- **DATASET EXCERPT**:
***

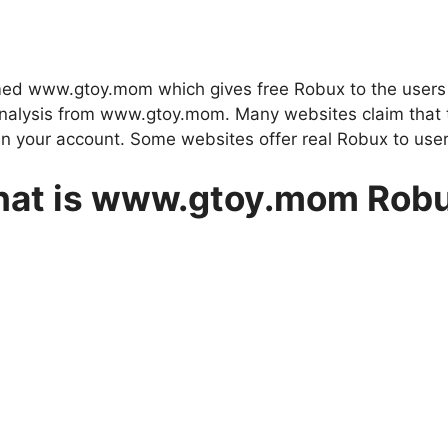
ed www.gtoy.mom which gives free Robux to the users 
ed analysis from www.gtoy.mom. Many websites claim that
n your account. Some websites offer real Robux to user
at is www.gtoy.mom Rob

***

- **WORK INSTRUCTION**: Your response should be the exact lines running from the one with "n your account." to the final line of the material above.

- **WRITTEN RESPONSE**:
n your account. Some websites offer real Robux to user
at is www.gtoy.mom Rob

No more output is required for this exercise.